Having arrived after dark the night before, once the sun came up in the morning we found ourselves facing Kilauea. Showing my ignorance at some things in nature I always thought that a volcano was the huge cylindrical cone where everything came shooting out the top.
On this day I learned that they can be very different. For Mauna Loa, there have been numerous cauldrons/craters that have erupted over time. Even the most recent this spring, didn’t erupt in the cauldron, rather the lava lake that was in Kilauea disappeared as the lava exited lava tubes miles away, leaving this cauldron empty, except for the steam vents.
To me it looked like an abandoned strip mine with steam.
Our visit continued with a drive down Chain of Craters Road, so named as it passes numerous craters from previous eruptions over the last 100 years.
Each crater has a different look depending on age.

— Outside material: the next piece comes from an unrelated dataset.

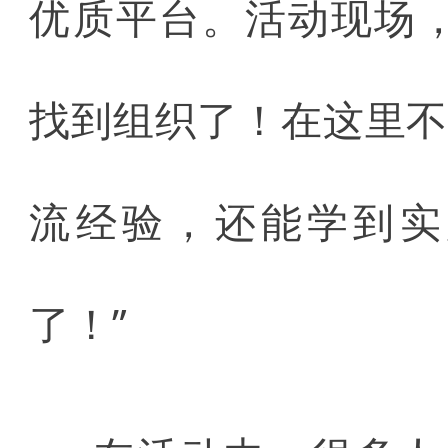
优质平台。活动现场
找到组织了！在这里
流经验，还能学到实
了！”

We stopped along the way and took a great 3 mile round trip hike across lava fields to Pu’u Huluhulu.
The amount of vegetation that grows in what seems like impossible conditions is amazing, and beautiful. We found these berries growing everywhere.
Through every available crack.
Also interesting were the different surfaces, some were smooth, some with swirls, and this one with thousands of little indentations.
Having completed our hike, we continued our drive towards the sea.
Once we reached the ocean you could again see how volcanic activity forms all of Hawaii.
The Holei Sea Arch is a 90′ high natural arch formed from the erosion of the lava cliffs from the pounding of the surf.
Returning to the main part of the park (and people), we went for a walk along the steam vents. Unlike Yellowstone where there is a strong sulfur smell, these just felt and smelled like you are standing outside of a house in the winter where the drying vent is running – only much more so.
The steam vents were all over the place.
Many had offerings to the volcano gods to ask them to behave themselves.
As with most of our days in Hawaii, it ended with a great sunset.